There are many different ways to achieve an education such as trade schools, training programs or institution of higher learning. Nonetheless, attending college is generally accepted as the standard requirement for achieving a high paying job.
U.S. Department of Education statistics show that 76 out of 100 students who graduate in the bottom 40 percent of their high school class do not graduate from college, even if they spend 8 1/2 years doing an online college; that’s even with colleges having watered down classes to accommodate such students. Only 23 percent of the 1.3 million students who took college entrance examinations in 2007 were prepared to do college-level study in math, language skills and science. Even though a majority of students are grossly under-prepared to do college-level work, each year colleges admit hundreds of thousands of such students.

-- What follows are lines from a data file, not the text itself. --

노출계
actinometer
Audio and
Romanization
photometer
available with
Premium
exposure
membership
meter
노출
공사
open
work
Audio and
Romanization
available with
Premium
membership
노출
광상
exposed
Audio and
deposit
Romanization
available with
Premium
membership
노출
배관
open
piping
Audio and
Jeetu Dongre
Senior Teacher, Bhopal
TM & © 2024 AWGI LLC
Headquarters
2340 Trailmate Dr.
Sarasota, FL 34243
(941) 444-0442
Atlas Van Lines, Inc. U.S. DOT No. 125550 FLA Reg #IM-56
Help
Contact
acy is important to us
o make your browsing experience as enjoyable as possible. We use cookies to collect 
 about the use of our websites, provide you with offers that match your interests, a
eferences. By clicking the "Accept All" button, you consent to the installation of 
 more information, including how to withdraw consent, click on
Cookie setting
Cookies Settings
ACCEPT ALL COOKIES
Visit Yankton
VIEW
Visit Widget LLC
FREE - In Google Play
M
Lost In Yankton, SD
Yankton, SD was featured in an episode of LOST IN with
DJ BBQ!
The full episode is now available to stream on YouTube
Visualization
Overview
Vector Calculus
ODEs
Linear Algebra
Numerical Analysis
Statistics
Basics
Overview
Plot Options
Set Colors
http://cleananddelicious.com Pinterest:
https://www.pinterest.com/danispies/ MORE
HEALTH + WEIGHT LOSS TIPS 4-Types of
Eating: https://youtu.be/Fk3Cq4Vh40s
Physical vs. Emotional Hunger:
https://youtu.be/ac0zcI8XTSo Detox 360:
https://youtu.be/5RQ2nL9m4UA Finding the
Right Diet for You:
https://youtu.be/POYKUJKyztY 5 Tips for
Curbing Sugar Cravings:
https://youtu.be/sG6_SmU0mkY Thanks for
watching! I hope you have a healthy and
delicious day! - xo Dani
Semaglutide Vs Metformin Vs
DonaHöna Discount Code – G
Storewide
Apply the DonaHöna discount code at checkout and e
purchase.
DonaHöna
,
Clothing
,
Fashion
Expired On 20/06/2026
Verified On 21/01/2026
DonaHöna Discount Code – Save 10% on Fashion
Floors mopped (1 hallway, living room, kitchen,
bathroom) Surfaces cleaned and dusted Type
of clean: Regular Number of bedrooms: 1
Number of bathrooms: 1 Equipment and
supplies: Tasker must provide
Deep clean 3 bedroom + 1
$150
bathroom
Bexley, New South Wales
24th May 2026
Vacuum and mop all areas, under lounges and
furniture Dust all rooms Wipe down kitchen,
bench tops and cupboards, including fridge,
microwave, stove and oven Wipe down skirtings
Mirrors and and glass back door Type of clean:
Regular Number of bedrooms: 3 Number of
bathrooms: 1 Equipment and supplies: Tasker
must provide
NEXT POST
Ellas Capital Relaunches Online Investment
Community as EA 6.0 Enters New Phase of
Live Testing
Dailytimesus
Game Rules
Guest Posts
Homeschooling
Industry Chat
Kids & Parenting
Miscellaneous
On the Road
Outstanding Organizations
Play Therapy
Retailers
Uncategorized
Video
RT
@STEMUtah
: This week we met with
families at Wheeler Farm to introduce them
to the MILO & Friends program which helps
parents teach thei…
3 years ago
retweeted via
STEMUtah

While colleges have strong financial motives to admit unsuccessful students for failing, students the experience can be devastating. They often leave school having piled up thousands of dollars in debt. There is possibly trauma and poor self-esteem for having failed and perhaps embarrassment for their families. Marty Nemko, author of America’s Most Overrated Product: Higher Education, says that worst of all, “Few of these former college students, having spent thousands of dollars, wind up in a job that required a college education.”
Throughout most of the 20th century, a high school diploma was sufficient enough to assure American employers that their job applicants and employees would be able to handle most basic tasks. Many companies operated their own internal training and development programs for recent high school graduates to ensure a well trained work force. As a result, many Americans enjoyed long, successful careers, working for the same companies until they were ready to retire.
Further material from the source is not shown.